Faculty who want to do teaching and learning research may be intimidated by some of the regulations and guidelines required to do human subjects research. By providing information on some of the more common questions, we hope to alleviate some of those concerns. Here you can find information on IRB, FERPA and utilizing data from your Institutional Research office. You can also learn where you may find research faculty on your campus who can help you with your research design, data collection, and analysis.
Institutional Review Board (IRB)
The Institutional Review Board (IRB) is responsible for protecting the rights and welfare of participants involved with human subjects research. Each university should have an IRB committee or contact that reviews research to ensure that human rights are maintained by those conducting research.
If you plan to conduct research on students or faculty on your campus, you must have your research approved by your IRB. They will have a formal application process and require copies of your survey instruments as well as a detailed description of your research design. The IRB personnel will help you ensure that your research is ethical and poses minimal risk to those who participate. Be proactive in contacting your IRB office before you begin if you have any questions. They are there to help you through the process.
Many schools require researchers to participate in research ethics education before completing IRB. The Collaborative Institute Training Initiative is one such subscription service with many members. Check with your IRB office for their requirements for research ethics training.
To learn more about IRB, visit the Office for Human Research Protections (OHRP), a division of the U.S. Department of Health & Human Services.
The Family Educational Rights and Privacy Act (FERPA) (20 U.S.C. § 1232g; 34 CFR Part 99), also known as the Buckley Amendment, is a U.S. Federal law that protects the privacy of student education records. All educational institutions that receive funds under an applicable program of the U.S. Department of Education fall under the umbrella of FERPA law.
FERPA allows student consent to disclose their educational records, with few exceptions. These regulations apply to all applications involving student records including items such as research, posting student work, etc.
For more information on FERPA, visit the U.S. Department of Education FERPA guidelines. Also, your individual campus website should have information on FERPA.
Each campus has an office responsible for Institutional Research (IR). The IR office keeps track of a wealth of information on students, courses, and faculty. This data is used for state and accreditation accountability purposes, and to provide profiles for the university students and faculty.
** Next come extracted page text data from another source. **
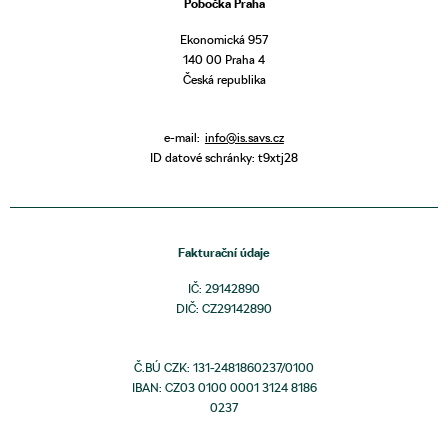
Pobočka Praha
Ekonomická 957
140 00 Praha 4
Česká republika
e-mail:
info@is.savs.cz
ID datové schránky: t9xtj28
Fakturační údaje
IČ: 29142890
DIČ: CZ29142890
Č.BÚ CZK: 131-2481860237/0100
IBAN: CZ03 0100 0001 3124 8186
0237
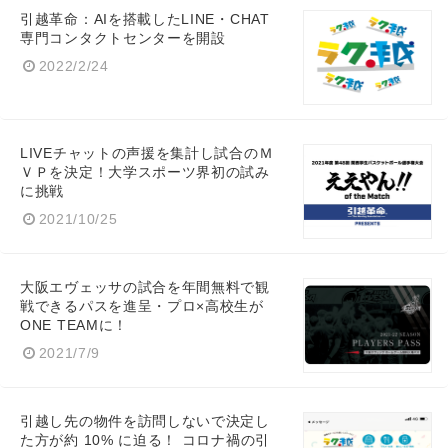
引越革命：AIを搭載したLINE・CHAT
専門コンタクトセンターを開設
2022/2/24
LIVEチャットの声援を集計し試合のＭ
ＶＰを決定！大学スポーツ界初の試み
に挑戦
2021/10/25
大阪エヴェッサの試合を年間無料で観
戦できるパスを進呈・プロ×高校生が
ONE TEAMに！
2021/7/9
引越し先の物件を訪問しないで決定し
た方が約 10% に迫る！ コロナ禍の引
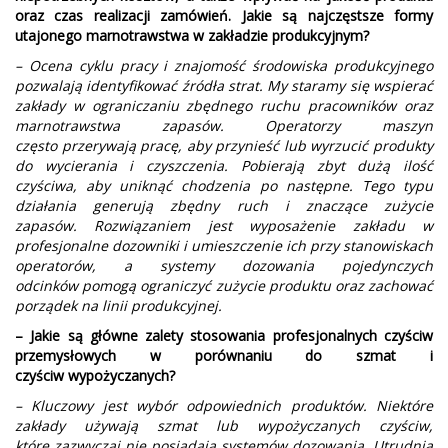
oraz czas realizacji zamówień. Jakie są najczęstsze formy
utajonego marnotrawstwa w zakładzie produkcyjnym?
– Ocena cyklu pracy i znajomość środowiska produkcyjnego
pozwalają identyfikować źródła strat. My staramy się wspierać
zakłady w ograniczaniu zbędnego ruchu pracowników oraz
marnotrawstwa zapasów. Operatorzy maszyn
często przerywają pracę, aby przynieść lub wyrzucić produkty
do wycierania i czyszczenia. Pobierają zbyt dużą ilość
czyściwa, aby uniknąć chodzenia po następne. Tego typu
działania generują zbędny ruch i znaczące zużycie
zapasów. Rozwiązaniem jest wyposażenie zakładu w
profesjonalne dozowniki i umieszczenie ich przy stanowiskach
operatorów, a systemy dozowania pojedynczych
odcinków pomogą ograniczyć zużycie produktu oraz zachować
porządek na linii produkcyjnej.
– Jakie są główne zalety stosowania profesjonalnych czyściw
przemysłowych w porównaniu do szmat i
czyściw wypożyczanych?
– Kluczowy jest wybór odpowiednich produktów. Niektóre
zakłady używają szmat lub wypożyczanych czyściw,
które zazwyczaj nie posiadają systemów dozowania. Utrudnia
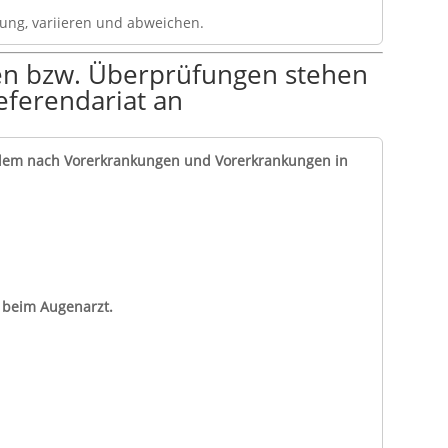
ung, variieren und abweichen.
en bzw. Überprüfungen stehen
eferendariat an
ndem nach Vorerkrankungen und Vorerkrankungen in
e beim Augenarzt.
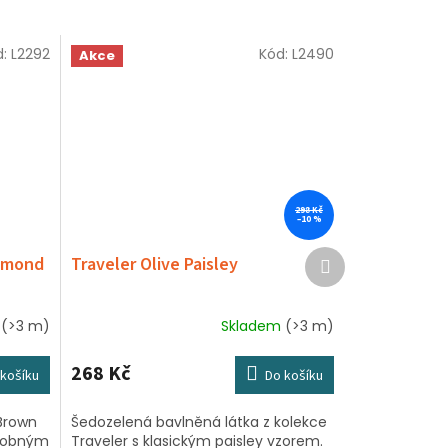
d:
L2292
Kód:
L2490
Akce
298 Kč
–10 %
Další
iamond
Traveler Olive Paisley
produkt
m
(>3 m)
Skladem
(>3 m)
268 Kč
košíku
Do košíku
 Brown
Šedozelená bavlněná látka z kolekce
drobným
Traveler s klasickým paisley vzorem.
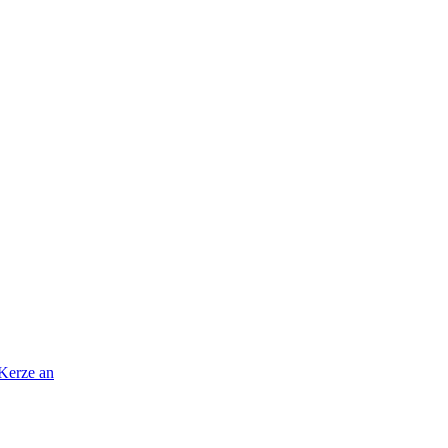
 Kerze an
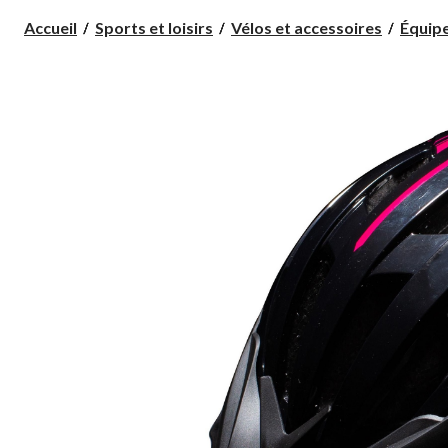
Accueil
Sports et loisirs
Vélos et accessoires
Équip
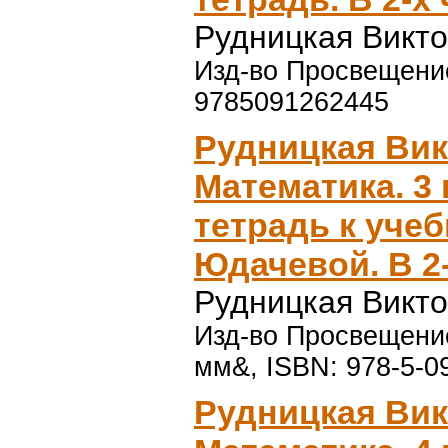
Рудницкая Викт
Изд-во Просвещение,
9785091262445
Рудницкая Ви
Математика. 3 
тетрадь к учеб
Юдачевой. В 2
Рудницкая Викт
Изд-во Просвещение
мм&, ISBN: 978-5-0
Рудницкая Ви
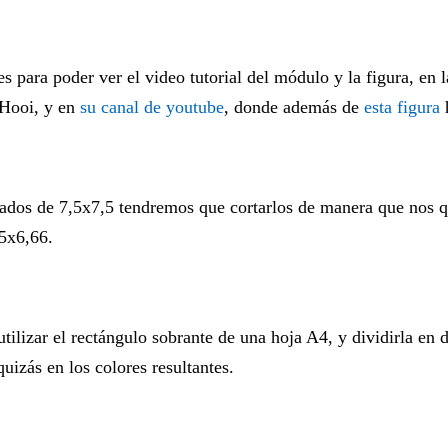
 para poder ver el video tutorial del módulo y la figura, en 
Hooi, y en
su canal de youtube
, donde además de
esta figura
h
rados de 7,5x7,5 tendremos que cortarlos de manera que nos
,5x6,66.
lizar el rectángulo sobrante de una hoja A4, y dividirla en d
uizás en los colores resultantes.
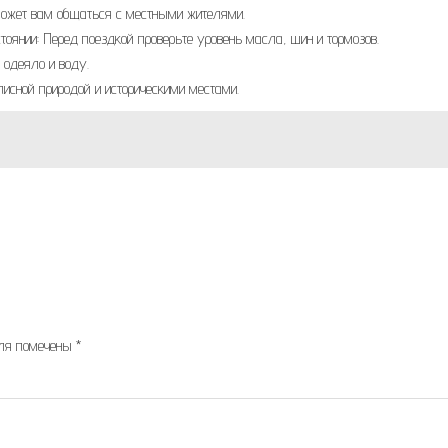
может вам общаться с местными жителями.
тоянии: Перед поездкой проверьте уровень масла, шин и тормозов.
 одеяло и воду.
исной природой и историческими местами.
оля помечены
*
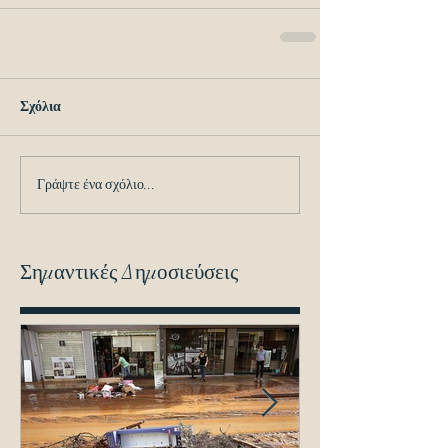
Σχόλια
Γράψτε ένα σχόλιο...
Σημαντικές Δημοσιεύσεις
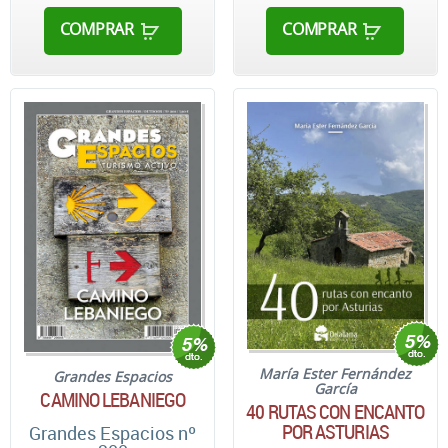
COMPRAR
COMPRAR
María Ester Fernández
Grandes Espacios
García
CAMINO LEBANIEGO
40 RUTAS CON ENCANTO
POR ASTURIAS
Grandes Espacios nº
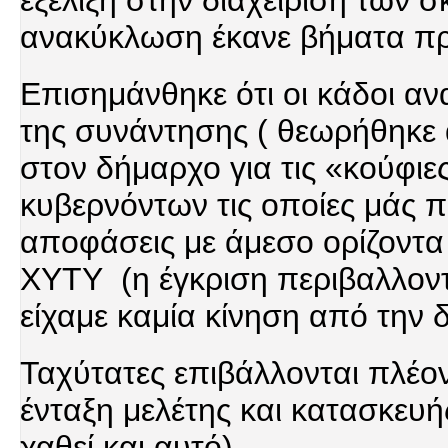
εξέλιξη στην διαχείριση των σ
ανακύκλωση έκανε βήματα πρ
Επισημάνθηκε ότι οι κάδοι α
της συνάντησης ( θεωρήθηκε 
στον δήμαρχο για τις «κούφι
κυβερνόντων τις οποίες μάς 
αποφάσεις με άμεσο ορίζοντα
ΧΥΤΥ (η έγκριση περιβαλλοντι
είχαμε καμία κίνηση από την 
Ταχύτατες επιβάλλονται πλέον
ένταξη μελέτης και κατασκευ
χαθεί και αυτό)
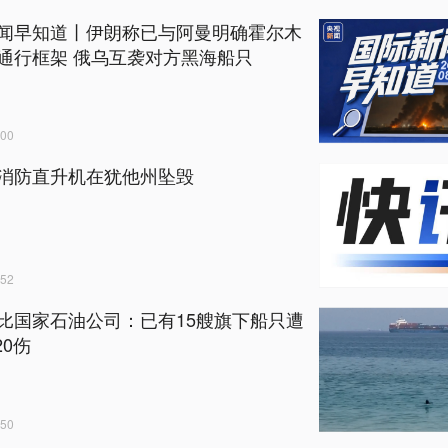
闻早知道丨伊朗称已与阿曼明确霍尔木
通行框架 俄乌互袭对方黑海船只
00
消防直升机在犹他州坠毁
52
比国家石油公司：已有15艘旗下船只遭
20伤
50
Demographics, academic test scores (ACT, SAT, GRE, etc.), and grade point averages (GPAs) are all regularly updated and maintained for each student. Course data such as college, department, instructor, student grades, and course location and time are also maintained. Each IR office has its own policy. Typically, it is possible for researchers to work with IR staff to conduct research using subsets of university data. For instance, examining success and withdrawal by various demographics for a specific program or course can give information into whether specific populations may be having difficulty. If you have an idea for research using student data, contact the IR office on your campus directly.
Many faculty have little experience with research design or statistics. The thought of conducting such research may be overwhelming for them to tackle alone. Typically, there are faculty on campus who are experts. If you are unaware of colleagues in your area who can help you, try reaching out to those in statistics, psychology, sociology, or educational research. These faculty typically specialize in conducting research and many are happy to meet with you to provide guidance.